→ **The problem**: Please find the line that holds "2023-12 (23)" below and reproduce it, along with every line after it through the end, exactly and without pictures.

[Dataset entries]
______
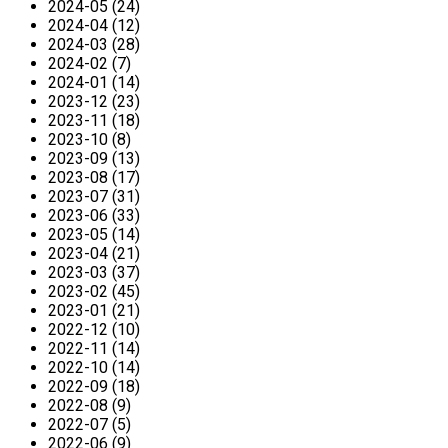
2024-05 (24)
2024-04 (12)
2024-03 (28)
2024-02 (7)
2024-01 (14)
2023-12 (23)
2023-11 (18)
2023-10 (8)
2023-09 (13)
2023-08 (17)
2023-07 (31)
2023-06 (33)
2023-05 (14)
2023-04 (21)
2023-03 (37)
2023-02 (45)
2023-01 (21)
2022-12 (10)
2022-11 (14)
2022-10 (14)
2022-09 (18)
2022-08 (9)
2022-07 (5)
2022-06 (9)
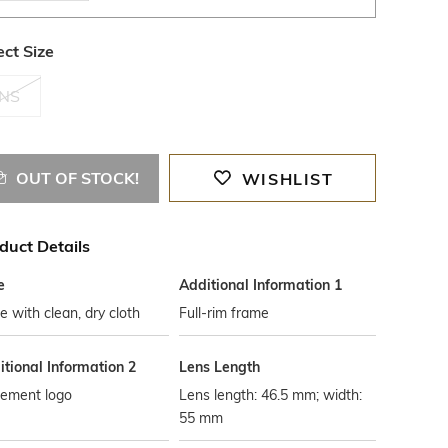
ect Size
NS
OUT OF STOCK!
WISHLIST
duct Details
e
Additional Information 1
 with clean, dry cloth
Full-rim frame
tional Information 2
Lens Length
cement logo
Lens length: 46.5 mm; width:
55 mm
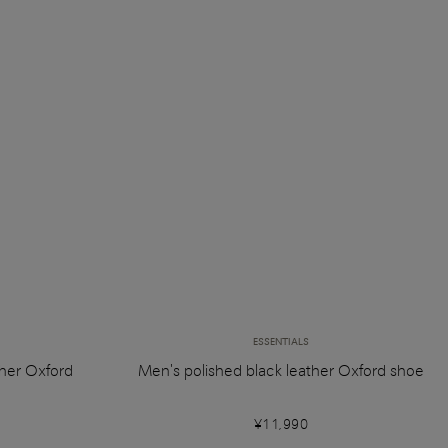
ESSENTIALS
her Oxford
Men's polished black leather Oxford shoe
¥11,990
______
→ **Output below**:
2023-12 (23)
2023-11 (18)
2023-10 (8)
2023-09 (13)
2023-08 (17)
2023-07 (31)
2023-06 (33)
2023-05 (14)
2023-04 (21)
2023-03 (37)
2023-02 (45)
2023-01 (21)
2022-12 (10)
2022-11 (14)
2022-10 (14)
2022-09 (18)
2022-08 (9)
2022-07 (5)
2022-06 (9)
ect Size
NS
OUT OF STOCK!
WISHLIST
duct Details
e
Additional Information 1
 with clean, dry cloth
Full-rim frame
tional Information 2
Lens Length
cement logo
Lens length: 46.5 mm; width:
55 mm
ESSENTIALS
her Oxford
Men's polished black leather Oxford shoe
¥11,990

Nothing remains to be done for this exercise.